My expectations were etched by fond flavor memories from the best Thai restaurant in town. I didn’t have all the traditional ingredients and fretted over whether, without the galangal, I’d get the desired results. My mouth watered incessantly just thinking of coconut and kaffir lime. Lemongrass wafted through every taste bud in my mind, and thoughts of Thai red chile began beading just above my brow.
I read and reread the recipe. I scoured the cabinets and refrigerator for sufficient substitutes; ginger was nowhere to be found. I contemplated running to the store or digging up the immature rhizomes in the garden, but in the end, I decided I was just making stock. I’d made plenty of stock over the years to serve as the base of many meals. For the longest time now, broth in my kitchen had been born from the amalgamation of whatever was on hand, and the best soups materialized when recipes served only as inspiration– that pot never to be tasted in that exact way again.
It’s just making stock. That revelation was all I needed to begin. The magic potion for annihilating my funk began to brew as each ingredient lent its individual flair.
I’d heard of chopping wood and carrying water. I had mulled over my own versions of that Zen proverb before– my all time favorite being pulling weeds and planting seeds. On this day, it was stirring the pot and simmering stock.
The effect is in the overlap– the disappearing back into One.
Years before this kitchen conundrum, my husband came upon the idea of layers of goodness and had passed this sage advice along to me as I had been simmering in a stew of spicy symptoms for some time. Slowly I began to embark on layering helpful modalities as I grasped for comfort amidst the chaos. There were yoga asanas and breath practices, herbs and other supplements, elimination diets, therapy sessions, meditation techniques, and many other attempts in search of the secret ingredient. Turns out there was no one thing. Each practitioner I visited, each grounding session in nature, each piece of wisdom gleaned from this workshop or that contemplation were ingredients for the greatest soup I’d ever make.

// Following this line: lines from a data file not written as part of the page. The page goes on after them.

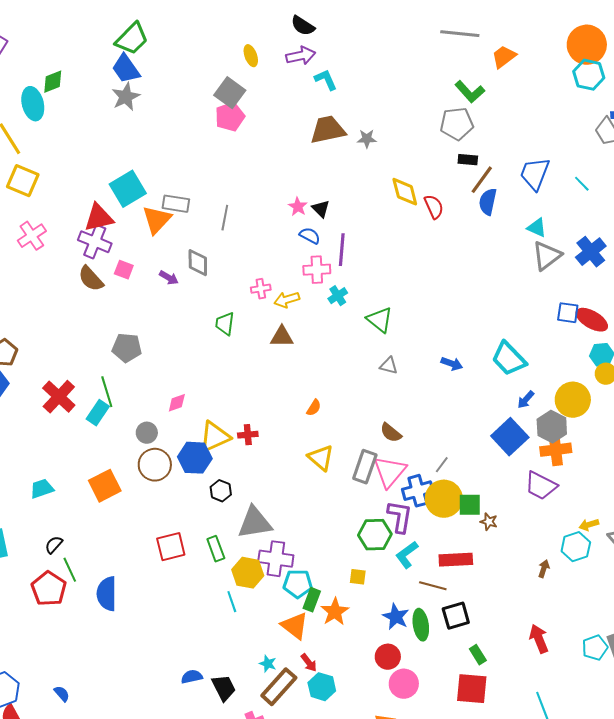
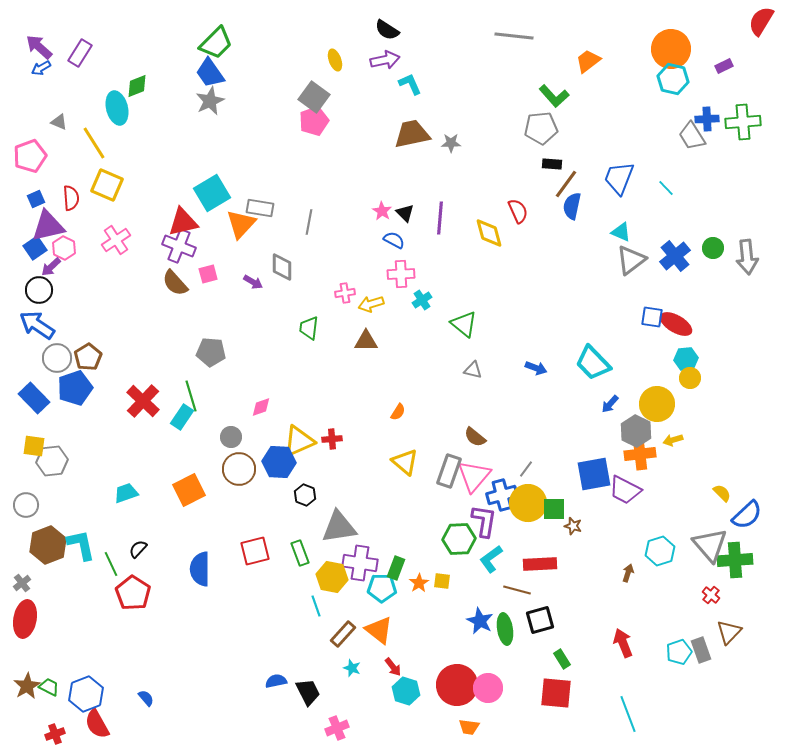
gray line: (460, 34) -> (514, 36), moved
yellow diamond: (405, 192) -> (489, 233), moved
purple line: (342, 250) -> (440, 218), moved
pink square: (124, 270) -> (208, 274), turned -36
blue square: (510, 437) -> (594, 474), moved, turned 33
yellow arrow: (589, 525) -> (673, 440), moved
green line: (70, 570) -> (111, 564), moved
blue semicircle: (107, 594) -> (200, 569), moved
green rectangle: (312, 600) -> (396, 568), moved
orange star: (335, 612) -> (419, 583), moved, size x0.7
red circle: (388, 657) -> (457, 685), moved, size x1.6
brown rectangle: (279, 687) -> (343, 634), moved, size x0.7

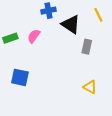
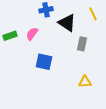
blue square: (20, 77) -> (44, 62), moved
yellow triangle: (90, 87) -> (85, 82), turned -32

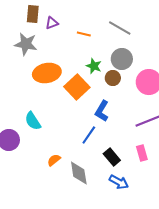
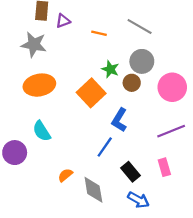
orange ellipse: (47, 73) -> (39, 85), moved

It took years for this particular stock to brew. In fact, it’s still brewing, and from where I simmer now it seems my cauldron will continue to bubble with an evolving elixir so rich and so comforting that I can’t even imagine its future flavor or potency. Each layer of goodness— the bitter and pungent, astringent and sweet, sour and salty, enhance each other and combine with uncomfortable grace into a wholeness I have yet to fully remember. When I dip my ladle in and pucker my lips to slurp a taste of where I’m currently at, the flavors are more settled, more refined, yet clearly not finished with their mingling. For really good soup takes time and a lot of layering, I find.